Médicos españoles piden más formación y ciencia para dejar de fumar
Las consultas en Atención Primaria juegan un papel clave para ayudar a abandonar el tabaco, pero el consumo de cigarrillos continúa siendo una de las principales causas de mortalidad prevenible en España. Para revertir esta realidad y mejorar la salud pública, los médicos reclaman una actualización en su formación y en las políticas vigentes que permitan obtener mejores resultados. Un estudio reciente publicado en la revista «Medicina Clínica», elaborado por expertos de distintos hospitales y servicios de Atención Primaria, destaca esta necesidad urgente.
Basándose en una encuesta realizada entre profesionales de múltiples comunidades autónomas, el análisis reveló que el 83 % de los médicos piensa que las estrategias actuales para dejar de fumar son insuficientes.
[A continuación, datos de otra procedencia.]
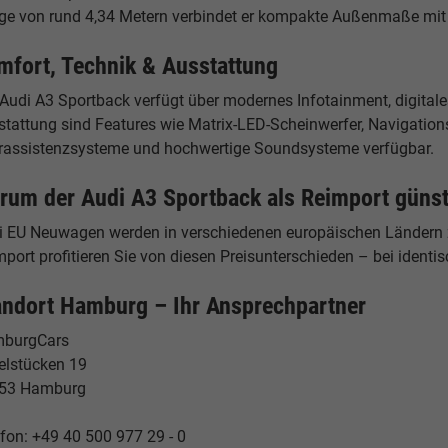
ge von rund 4,34 Metern verbindet er kompakte Außenmaße mit
mfort, Technik & Ausstattung
 Audi A3 Sportback verfügt über modernes Infotainment, digital
stattung sind Features wie Matrix-LED-Scheinwerfer, Navigation
rassistenzsysteme und hochwertige Soundsysteme verfügbar.
rum der Audi A3 Sportback als Reimport günsti
i EU Neuwagen werden in verschiedenen europäischen Ländern z
port profitieren Sie von diesen Preisunterschieden – bei identis
andort Hamburg – Ihr Ansprechpartner
burgCars
elstücken 19
53 Hamburg
fon: +49 40 500 977 29 - 0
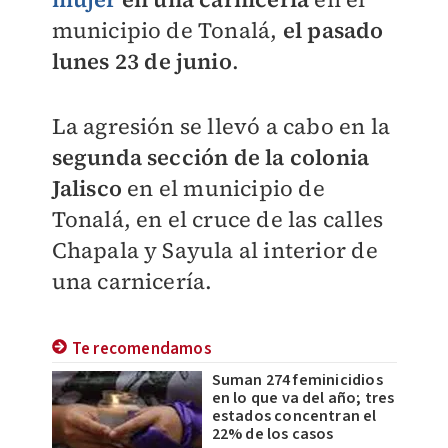
municipio de Tonalá,
el pasado
lunes 23 de junio
.
La agresión se llevó a cabo en la
segunda sección de la colonia
Jalisco
en el municipio de
Tonalá, en el cruce de las calles
Chapala y Sayula al interior de
una carnicería.
Te recomendamos
Suman 274 feminicidios
en lo que va del año; tres
estados concentran el
22% de los casos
El trabajo, titulado «Tabaquismo y atención primaria en España: ¿por qué las estrategias actuales no bastan?», alerta sobre la carencia de formación y la falta de información tanto en profesionales como en pacientes respecto a las herramientas disponibles para abandonar el hábito.
Además, un tercio de los médicos encuestados reconoce tener escasa información sobre las alternativas para reducir los daños causados por el tabaco. Productos como los vapeadores, el tabaco calentado o las bolsas de nicotina pueden apoyar el proceso de abandono y están vinculados a menores riesgos en comparación con los productos tradicionales de combustión, según diversos estudios.
Barreras actuales y apertura a nuevas soluciones
Los profesionales identifican dos obstáculos principales para lograr avances significativos: el bajo compromiso de los pacientes y la falta de formación específica en abordajes innovadores para dejar de fumar. Ante esta situación estancada, más de la mitad de los médicos expresan interés en conocer y aplicar nuevas herramientas que mejoren la tasa de cesación tabáquica.
Estos resultados coinciden con advertencias anteriores. En noviembre del año pasado, un informe difundido por Europa Press señalaba que 9 de cada 10 médicos de Atención Primaria consideran insuficientes las terapias actuales para dejar de fumar, y un 87 % admitía tener conocimientos limitados sobre métodos alternativos. Asimismo, el 83 % reconocía desconocer las estrategias que otros países están aplicando con eficacia.
Ejemplos de éxito en otros países
En Suecia, las metas establecidas por la Unión Europea para la reducción del tabaquismo se han alcanzado con años de anticipación gracias a la implementación de estrategias centradas en disminuir los daños asociados al tabaco. El caso sueco demuestra que con políticas adecuadas se puede lograr un impacto real.
Por otra parte, Reino Unido ha reconocido la utilidad de alternativas como los dispositivos de vapeo para ayudar a los fumadores. El NHS (Servicio Nacional de Salud británico) ha integrado el vapeo como opción terapéutica, llegando incluso a permitir su prescripción médica bajo criterios específicos. Esto se fundamenta en datos que indican que, aunque no exento de riesgos, el vapeo es notablemente menos dañino que fumar y más efectivo que otras terapias de sustitución en ciertos casos.
Un estudio reciente de la Agencia Francesa de Seguridad y Salud Alimentaria (ANSES) confirma que el vapeo genera menos daño que el tabaco tradicional. Por esta razón, Francia ha adoptado políticas que clasifican los productos según el nivel de riesgo, fomentando un enfoque más seguro para la cesación del tabaco.